“Did I ever tell you the story of that tiger?” he asks.

“Yes, Father. You did.”

“No, I didn’t tell you everything,” he says. “I did not tell you about the day I shot the tiger.”

I remember the moment in his room after the morphine. I thought it nothing more than ramblings at the time. This isn’t the story I know, and I am afraid of this new story. He doesn’t wait for my answer. He means to tell it. He has heard me; now I shall hear him.

“The tiger had gone. He did not come around again. But I was a man possessed. The tiger had come too close, you see. I no longer felt safe. I hired the best tracker in Bombay. We hunted for days, tracking the tiger to the mountains there. We found him taking water from a small watering hole. He looked up but he did not charge. He took no notice of us at all but continued to drink. ‘Sahib, let us go,’ the boy said. ‘This tiger means you no harm.’ He was right, of course. But we had come all that way. The gun was in my hand. The tiger was before us. I took aim and shot it dead on the spot. I sold the tiger’s skin for a fortune to a man in Bombay, and he called me brave for it. But it was not courage that brought me to that; it was fear.”

He drums his fingers on the mantel before the grim-faced portrait. “I could not live with the threat of it. I could not live with the knowledge that the tiger was out there, roaming free. But you,” he says, smiling with a mix of sadness and pride, “you faced the tiger and survived.”

He coughs several times, his chest heaving with the effort. He pulls a handkerchief from his pocket and wipes his mouth quickly, then hides the linen safely in his pocket again so that I cannot see the stain that is surely there. “The time has come for me to face my tiger, to look him in the eye and see which of us survives. I shall return to India. Your future is yours to shape. I shall prepare your grandmother for the scandal of it.”

“Thank you, Papa.”

“Yes, well,” he says. “And now, if you don’t mind, I should like to dance with my daughter on the occasion of her debut.”

He offers his arm and I take it. “I should like that very much.”

We fall into the great continuing circle of dancers. Some leave the floor, tired but giddy; others have only just arrived. They are eager to wear their new status as ladies, to be paraded about and lauded until they see themselves with new eyes. The fathers beam at their daughters, thinking them perfect flowers in need of their protection, while the mothers watch from the margins, certain this moment is their doing. We create the illusions we need to go on. And one day, when they no longer dazzle or comfort, we tear them down, brick by glittering brick, until we are left with nothing but the bright light of honesty. The light is liberating. Necessary. Terrifying. We stand naked and emptied before it. And when it is too much for our eyes to take, we build a new illusion to shield us from its relentless truth.

But the girls! Their eyes glow with the fever dream of all they might become. They tell themselves this is the beginning of everything. And who am I to say it isn’t?

“Gemma! Gemma!” Felicity is pushing through the crowd, her chagrined chaperone struggling to keep up as the dowagers look on, disapprovingly. It is only an hour into her debut and already she has them spinning like tops. And for the first time in days, I smile.

“Gemma,” Felicity says, catching up to me. Her words tumble over each other in a torrent of excitement: “You look beautiful! How do you like my dress?
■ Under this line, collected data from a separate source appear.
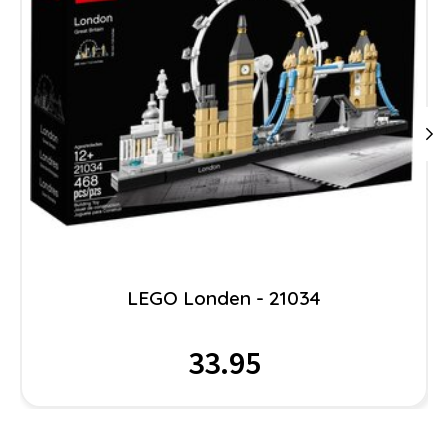
LEGO Londen - 21034
33.95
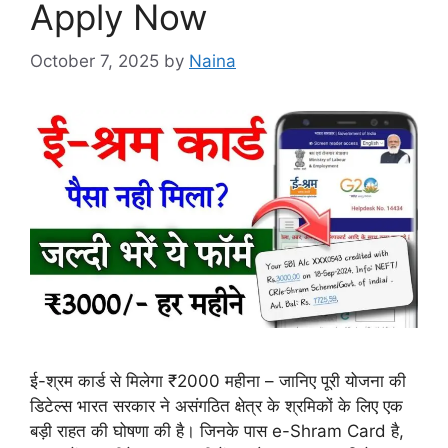
Apply Now
October 7, 2025
by
Naina
ई-श्रम कार्ड से मिलेगा ₹2000 महीना – जानिए पूरी योजना की
डिटेल्स भारत सरकार ने असंगठित क्षेत्र के श्रमिकों के लिए एक
बड़ी राहत की घोषणा की है। जिनके पास e-Shram Card है,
Elizabeth tottered a bit—did you see it? The Queen was magnificent, wasn’t she? I was terrified. Were you?”

“Utterly,” I say. “I thought I might faint after all.”

“Did you receive Ann’s cable?” Felicity asks.

I received a lovely telegram from Ann this very morning, wishing me well. It read:

REHEARSALS ARE SPLENDID STOP THE GAIETY IS THRILLING STOP BEST OF LUCK WITH YOUR CURTSY STOP YOURS ANN BRADSHAW

“Yes,” I say. “She must have spent her future wages on it.”

“When the season ends, I am to accompany my mother and Polly to Paris, then stay on.”

“What of Horace Markham?” I ask warily.

“Well,” she begins, “I went to him. By myself. And told him I didn’t love him and didn’t wish to marry him and that I would make a perfect fishmonger of a wife. And do you know what he said?”

I shake my head.

Her eyes widen. “He said he didn’t want to marry me, either. Can you imagine? I was rather wounded.”

I laugh a bit, the first laugh I’ve had. Feels odd and near a cry.